→ **EXERCISE AIM**: A complete answer lists every line of the entries below where the string "dispute" appears.

→ **RECORD EXTRACTS**:
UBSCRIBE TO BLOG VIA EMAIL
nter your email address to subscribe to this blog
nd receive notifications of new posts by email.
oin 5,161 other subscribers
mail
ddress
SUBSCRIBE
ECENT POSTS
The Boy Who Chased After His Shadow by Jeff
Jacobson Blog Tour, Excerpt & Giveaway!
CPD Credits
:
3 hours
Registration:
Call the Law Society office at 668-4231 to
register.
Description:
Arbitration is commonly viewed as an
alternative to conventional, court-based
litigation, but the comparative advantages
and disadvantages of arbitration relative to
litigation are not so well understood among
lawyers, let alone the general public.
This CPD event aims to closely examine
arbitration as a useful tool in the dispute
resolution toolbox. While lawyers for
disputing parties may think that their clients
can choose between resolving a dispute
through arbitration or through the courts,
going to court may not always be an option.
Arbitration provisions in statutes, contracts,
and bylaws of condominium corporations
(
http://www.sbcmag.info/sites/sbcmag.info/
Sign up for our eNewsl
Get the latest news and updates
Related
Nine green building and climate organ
--
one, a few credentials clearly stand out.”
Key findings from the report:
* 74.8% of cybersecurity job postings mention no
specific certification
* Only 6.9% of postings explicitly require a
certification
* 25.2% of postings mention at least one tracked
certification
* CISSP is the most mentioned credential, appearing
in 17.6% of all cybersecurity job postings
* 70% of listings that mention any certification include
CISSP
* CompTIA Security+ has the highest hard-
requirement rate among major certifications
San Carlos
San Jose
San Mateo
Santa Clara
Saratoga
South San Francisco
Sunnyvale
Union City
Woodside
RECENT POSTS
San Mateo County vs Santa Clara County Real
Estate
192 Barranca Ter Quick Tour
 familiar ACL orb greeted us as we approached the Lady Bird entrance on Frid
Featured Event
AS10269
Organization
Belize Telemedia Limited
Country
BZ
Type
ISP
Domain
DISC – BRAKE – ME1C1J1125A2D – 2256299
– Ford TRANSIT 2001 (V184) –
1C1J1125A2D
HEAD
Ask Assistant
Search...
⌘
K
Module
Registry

→ **RESPONSE**:
arbitration as a useful tool in the dispute
can choose between resolving a dispute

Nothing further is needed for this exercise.